[Transcribed page contents]

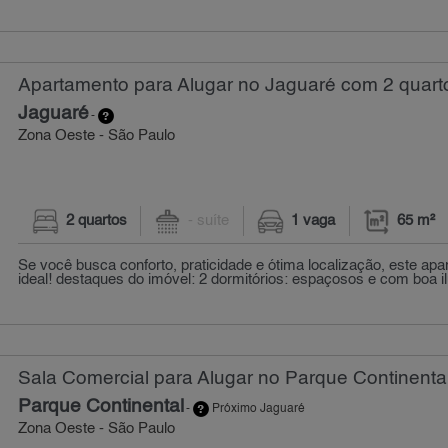
Apartamento para Alugar no Jaguaré com 2 quarto
Jaguaré
-
Zona Oeste - São Paulo
2 quartos
- suíte
1 vaga
65 m²
Se você busca conforto, praticidade e ótima localização, este ap
ideal! destaques do imóvel: 2 dormitórios: espaçosos e com boa il
Sala Comercial para Alugar no Parque Continenta
Parque Continental
-
Próximo Jaguaré
Zona Oeste - São Paulo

PROBLEM REQUIREMENTS: Omit every picture, then write out the entries above exactly.

WRITTEN SOLUTION:
Apartamento para Alugar no Jaguaré com 2 quarto
Jaguaré
-
Zona Oeste - São Paulo
2 quartos
- suíte
1 vaga
65 m²
Se você busca conforto, praticidade e ótima localização, este ap
ideal! destaques do imóvel: 2 dormitórios: espaçosos e com boa il
Sala Comercial para Alugar no Parque Continenta
Parque Continental
-
Próximo Jaguaré
Zona Oeste - São Paulo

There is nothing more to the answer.